RUF Releases Produce Safety Roadmap: A Call for Action
FDA calls for formation of stakeholder-led coalition and announces national search for Director of new Office of Produce Safety
Constituent Update
July 28, 2025
Today, the Reagan-Udall Foundation (RUF) for the FDA released its Roadmap to Produce Safety: Summary Report of the Produce Safety Dialogue. The FDA-commissioned report reflects the voices of over 170 produce sector stakeholders, who together developed this roadmap as a foundation for transformative change in produce safety management through collaboration.
The availability of safe produce is paramount to reducing chronic disease and supporting healthy diets, which is a key priority to Making America Healthy Again. However, numerous foodborne-illnesses and recalls linked to fresh produce continue to challenge consumer trust and confidence. Recognizing the complexity of produce supply chains, the report makes two primary recommendations:
- Implement a shared responsibility approach: All stakeholders must actively participate in risk-based produce safety efforts, as foodborne illness outbreaks affect both consumers and the entire industry. The FDA takes seriously its responsibility for produce safety and encourages this approach of broader engagement and responsibility sharing.
- Form a structured, stakeholder-led collaboration: Transformative change requires the formation of a structured, stand-alone, sustainably funded collaboration led by influential stakeholders representing the diversity of the produce supply chain. The FDA will actively participate in this effort and agrees with the report’s recommendation that regulators should not own or lead the coalition.
In line with the RUF recommendation, the FDA is calling on growers, buyers, sellers, and federal and state regulators to form a sustainably funded stakeholder collaboration that includes academia and consumer advocates and actively improves conditions and practices to reduce contamination and prevent foodborne illness.
While efforts advance to stand up this coalition, the FDA is committed to engagement and collaboration with stakeholders to improve science-based strategies to prevent foodborne illness from produce.

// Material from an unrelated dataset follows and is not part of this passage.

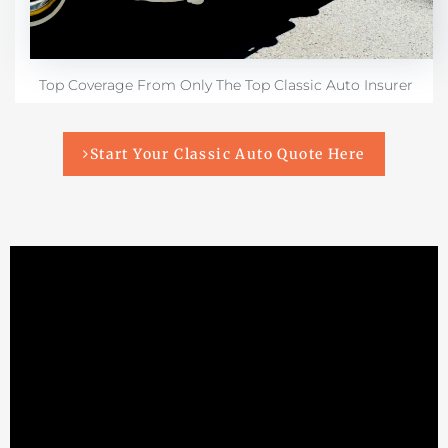
Top Coverage From Only The Top Classic Auto Insurer
Start Your Classic Auto Quote Here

The agency has ongoing prevention activities that complement the recommendations from the report – such as rigorous stakeholder engagement to learn from and share information with industry in order to identify and address root causes of outbreaks, implementation of agricultural water requirements, establishment of a data-sharing agreement, and Activities for the Safety of Imported Produce that can inform strategies to prevent recurring outbreaks for certain commodities.
To help the agency carry out these commitments, the FDA is announcing a national search for executive leadership of the new Office of Produce Safety, established under the 2024 reorganization of the Human Foods Program.